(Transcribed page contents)
__________

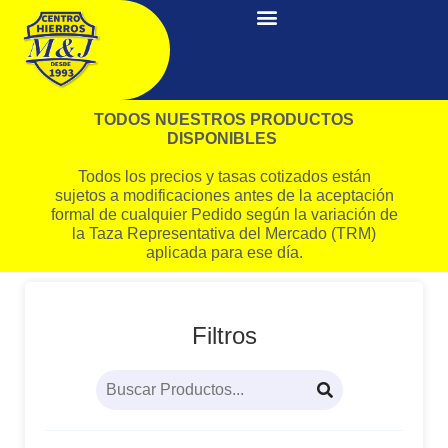
TODOS NUESTROS PRODUCTOS
DISPONIBLES
Todos los precios y tasas cotizados están
sujetos a modificaciones antes de la aceptación
formal de cualquier Pedido según la variación de
la Taza Representativa del Mercado (TRM)
aplicada para ese día.
Filtros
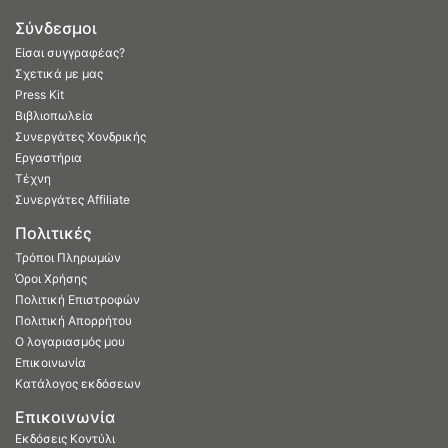
Σύνδεσμοι
Είσαι συγγραφέας?
Σχετικά με μας
Press Kit
Βιβλιοπωλεία
Συνεργάτες Χονδρικής
Εργαστήρια
Τέχνη
Συνεργάτες Affiliate
Πολιτικές
Τρόποι Πληρωμών
Όροι Χρήσης
Πολιτική Επιστροφών
Πολιτική Απορρήτου
Ο λογαριασμός μου
Επικοινωνία
Κατάλογος εκδόσεων
Επικοινωνία
Εκδόσεις Κοντύλι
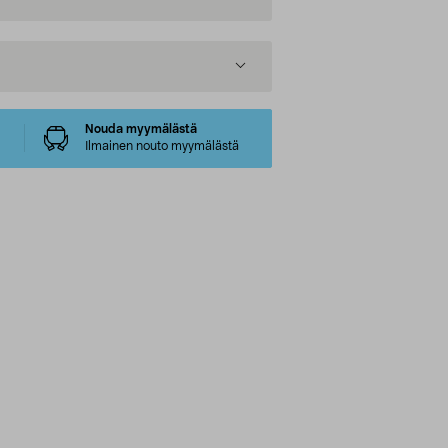
Nouda myymälästä
Ilmainen nouto myymälästä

__________

- **Your task**: Nothing but the records above, retyped exactly and stripped of images, should appear in the answer.

- **Exercise response**:
TODOS NUESTROS PRODUCTOS
DISPONIBLES
Todos los precios y tasas cotizados están
sujetos a modificaciones antes de la aceptación
formal de cualquier Pedido según la variación de
la Taza Representativa del Mercado (TRM)
aplicada para ese día.
Filtros
Σύνδεσμοι
Είσαι συγγραφέας?
Σχετικά με μας
Press Kit
Βιβλιοπωλεία
Συνεργάτες Χονδρικής
Εργαστήρια
Τέχνη
Συνεργάτες Affiliate
Πολιτικές
Τρόποι Πληρωμών
Όροι Χρήσης
Πολιτική Επιστροφών
Πολιτική Απορρήτου
Ο λογαριασμός μου
Επικοινωνία
Κατάλογος εκδόσεων
Επικοινωνία
Εκδόσεις Κοντύλι
Nouda myymälästä
Ilmainen nouto myymälästä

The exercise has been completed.